CINCINNATI — A.J. Burnett took matters into his own hands and he had a baseball in his dominating right hand.
But instead of using it as a lethal weapon to bury into the sides of some of the Cincinnati Reds, Burnett kept it out of their reach, pitching a three-hitter for 8 2/3 innings as his Pittsburgh Pirates buried the Reds, 6-2.
Burnett (14-3) spoke the way he needed to speak, with fastballs and sliders and changeups in a game that might have saved his team’s season when it looked as if the Reds were poised to disappear over the horizon, their tail lights flickering into the distance.
The Reds had beaten the Pirates Friday and Saturday to extend their lead in the National League Central from 3½ games to 5½ games, threatening to make it 6½ with a three-game sweep.
And along the way it appeared the Reds were intimidating the Pirates, hitting two batters with no retaliation.
When Reds starter Mike Leake hit Pittsburgh outfielder Josh Harrison Saturday, Burnett was in the dugout making threatening gestures toward several Reds players.
Some expected Burnett to play policeman on the mound Sunday with some message pitches.
Even though the Reds hit two more Pirates batters Sunday, Burnett stood as silent witness, mostly silencing Cincinnati bats.
After Drew Stubbs homered in the third to tie it, 2-2, Burnett retired the next 18 in a row, including a four-pitch 1-2-3 seventh inning.
But he issued a two-out, 3-and-2 walk to Jay Bruce in the ninth and when he also walked Ryan Ludwick on a 3-and-2 pitch, manager Clint Hurdle went to closer Joel Hanrahan. He made sure the Pirates closed within 4½ games of the Reds, retiring Todd Frazier on a pop up to right field.
Because they had won 22 of their previous 25 games, there was almost an aura of invincibility surrounding the Reds recently.
“You get greedy when you start winning every ballgame,” said manager Dusty Baker. “So two out of three doesn’t appear good enough, but we’ll take that and a 5-2 homestand. We wanted more, you always want more, but we won two of three and gained a game with three less games on the schedule.”
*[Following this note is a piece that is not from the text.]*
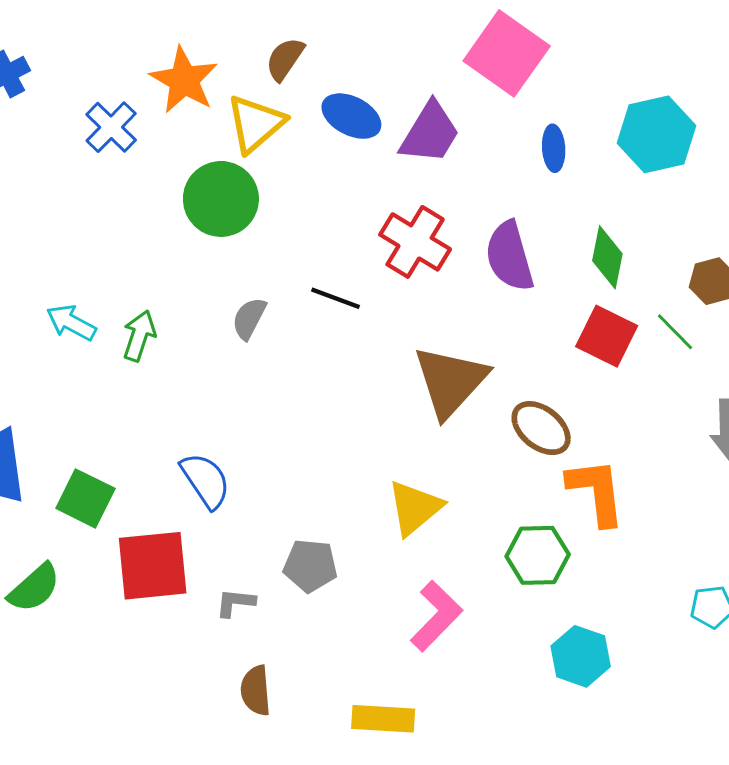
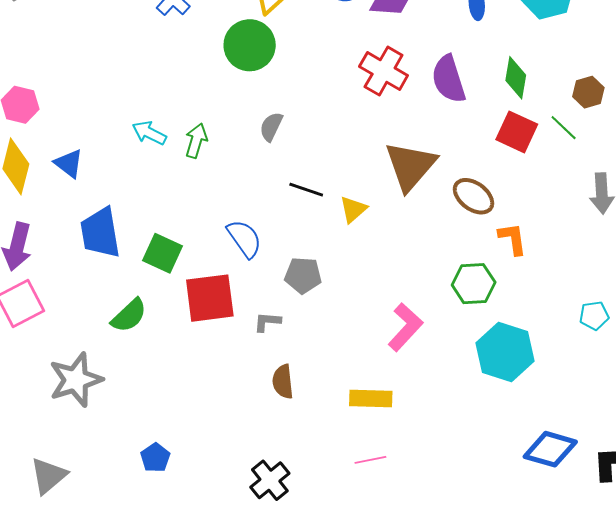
black line: (335, 298) -> (306, 190), moved
orange L-shape: (596, 492) -> (513, 239), size x0.7
yellow triangle: (415, 508) -> (353, 209), moved, size x0.7
gray pentagon: (310, 566) -> (303, 275), moved
cyan hexagon: (581, 656) -> (505, 352), size x1.4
But while the Reds own a 4½-game lead, they still have six games remaining with the Pirates, including the last three games of the season in Pittsburgh.
“This is going to be this intense the right of the way,” Baker said. “We have a lot of games with the Pirates, but we have to beat everybody else, too, the way we have been. Then we’ll worry about the Pirates when they come up again on the schedule.”
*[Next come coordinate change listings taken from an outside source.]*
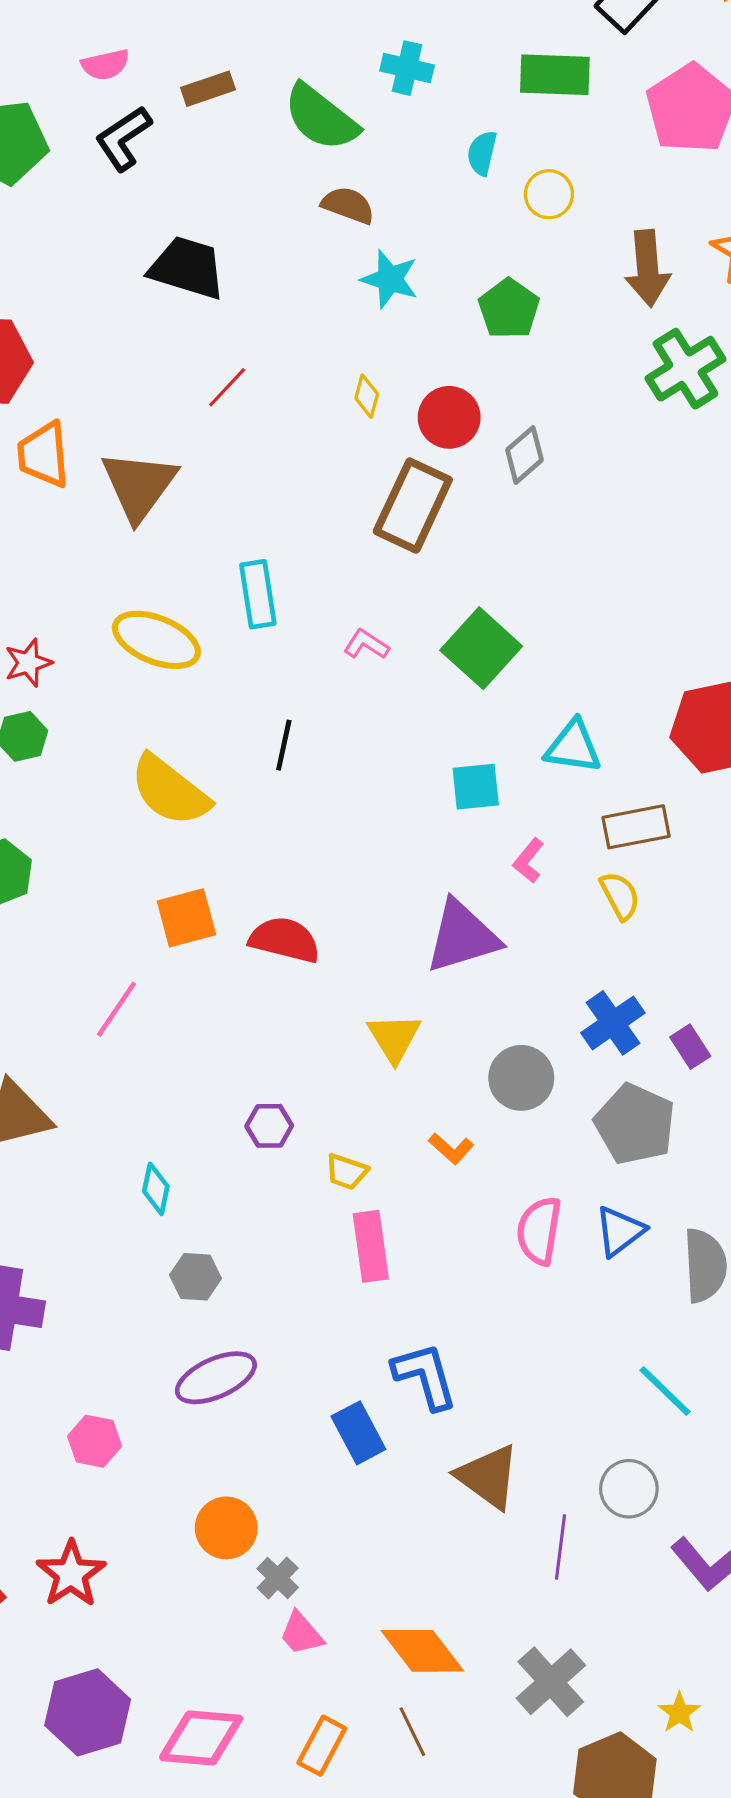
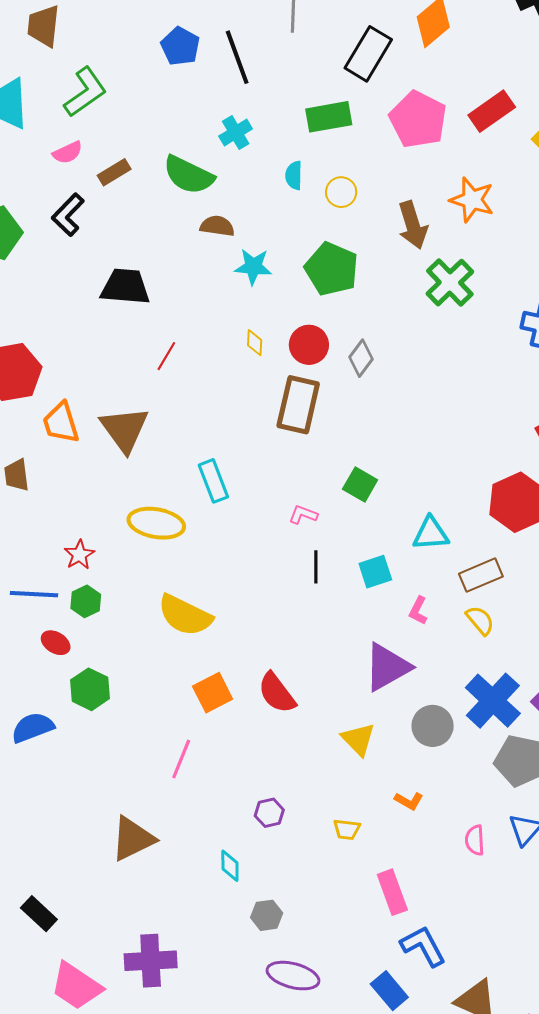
pink semicircle: (105, 65) -> (68, 153), moved
cyan cross: (407, 68) -> (236, 132), turned -32
green pentagon: (509, 309) -> (332, 269), size x1.4
pink L-shape: (366, 644) -> (303, 515), moved
green square: (481, 648) -> (360, 484), size x0.7
black line: (284, 745) -> (316, 567), moved
red semicircle: (285, 940) -> (277, 693), turned -129
blue cross: (613, 1023) -> (493, 701), size x1.4
gray circle: (521, 1078) -> (433, 726), moved
purple hexagon: (269, 1126) -> (269, 813), moved
pink semicircle: (539, 1231) -> (475, 840), size x0.7
pink rectangle: (371, 1246) -> (392, 892), moved
purple ellipse: (216, 1378) -> (293, 976), turned 51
And they’ve accomplished all this winning with first baseman Joey Votto on the disabled list and played all three games against the Pirates without Brandon Phillips.
“We hope to get Votto back in the next 10 days to two weeks and get Phillips back soon so we’re back to full strength,” Baker added. “Right now our guys are fighting and clawing and I’m proud of what they’ve done so far.”
The Reds hit the road this week with three games in Milwaukee, beginning Monday, and four in Wrigley Field against the Chicago Cubs.
“We write this one off today and hit the road,” Baker said. “I want my guys to think about winning every day, never get tired of winning. What I’m still trying to figure out is how come the highs are not as high as the lows are low.”
Right now the highs have ruled in the Reds clubhouse — 24 games over .500 and riding the winning crest.